## Assignment:
Filter the records for lines holding the string "login".

[Transcribed page contents]
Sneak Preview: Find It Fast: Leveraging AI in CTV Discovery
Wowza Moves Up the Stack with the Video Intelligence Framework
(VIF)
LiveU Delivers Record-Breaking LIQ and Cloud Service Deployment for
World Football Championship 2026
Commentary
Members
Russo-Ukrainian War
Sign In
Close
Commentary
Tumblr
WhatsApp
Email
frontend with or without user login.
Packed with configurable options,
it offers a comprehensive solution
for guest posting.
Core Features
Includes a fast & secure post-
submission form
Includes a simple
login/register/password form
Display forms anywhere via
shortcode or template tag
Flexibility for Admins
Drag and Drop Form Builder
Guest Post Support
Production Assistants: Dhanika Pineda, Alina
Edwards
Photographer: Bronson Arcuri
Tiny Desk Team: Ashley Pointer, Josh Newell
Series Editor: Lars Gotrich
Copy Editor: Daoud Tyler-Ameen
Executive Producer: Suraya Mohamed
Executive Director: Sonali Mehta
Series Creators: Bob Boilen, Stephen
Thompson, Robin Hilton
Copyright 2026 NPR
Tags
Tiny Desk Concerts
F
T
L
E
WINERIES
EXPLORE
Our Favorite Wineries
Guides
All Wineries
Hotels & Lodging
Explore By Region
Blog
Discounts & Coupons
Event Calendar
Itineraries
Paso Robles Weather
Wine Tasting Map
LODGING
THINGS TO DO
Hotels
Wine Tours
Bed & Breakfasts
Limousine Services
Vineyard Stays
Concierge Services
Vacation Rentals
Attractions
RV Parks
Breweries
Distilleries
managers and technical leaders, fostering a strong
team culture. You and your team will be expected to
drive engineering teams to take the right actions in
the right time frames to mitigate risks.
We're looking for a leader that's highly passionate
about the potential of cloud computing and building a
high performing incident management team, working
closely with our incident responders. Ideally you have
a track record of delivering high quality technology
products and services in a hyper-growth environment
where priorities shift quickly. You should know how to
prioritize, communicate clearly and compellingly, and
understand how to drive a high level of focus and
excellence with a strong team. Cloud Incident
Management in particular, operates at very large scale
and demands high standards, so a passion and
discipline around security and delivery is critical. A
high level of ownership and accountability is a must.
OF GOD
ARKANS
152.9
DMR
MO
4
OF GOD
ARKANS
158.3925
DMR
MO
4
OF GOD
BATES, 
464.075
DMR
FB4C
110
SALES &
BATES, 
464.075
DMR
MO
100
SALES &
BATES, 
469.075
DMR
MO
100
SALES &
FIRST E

## Reply:
frontend with or without user login.
login/register/password form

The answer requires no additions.